*WHAT TO WORK ON*
Word for word, give again the line holding "como la primera y segunda equipación ….." and each line after it to the end of the listing below.
----------------------------------------
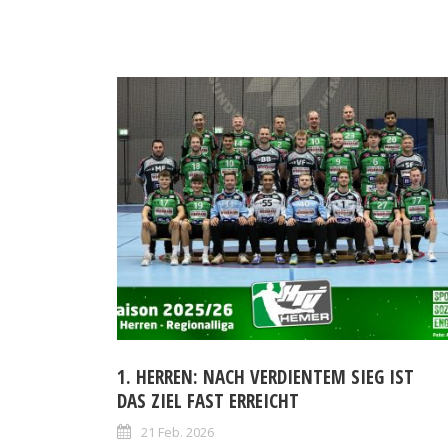
1. HERREN: NACH VERDIENTEM SIEG IST
DAS ZIEL FAST ERREICHT
21 Feb. 2026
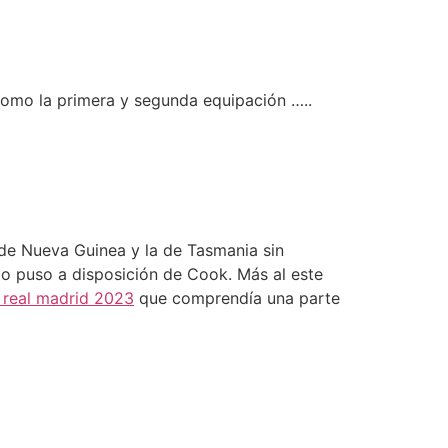
como la primera y segunda equipación …..
 de Nueva Guinea y la de Tasmania sin
lo puso a disposición de Cook. Más al este
 real madrid 2023
que comprendía una parte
----------------------------------------
*ANSWER FOR THIS EXERCISE*
como la primera y segunda equipación …..
 de Nueva Guinea y la de Tasmania sin
lo puso a disposición de Cook. Más al este
 real madrid 2023
que comprendía una parte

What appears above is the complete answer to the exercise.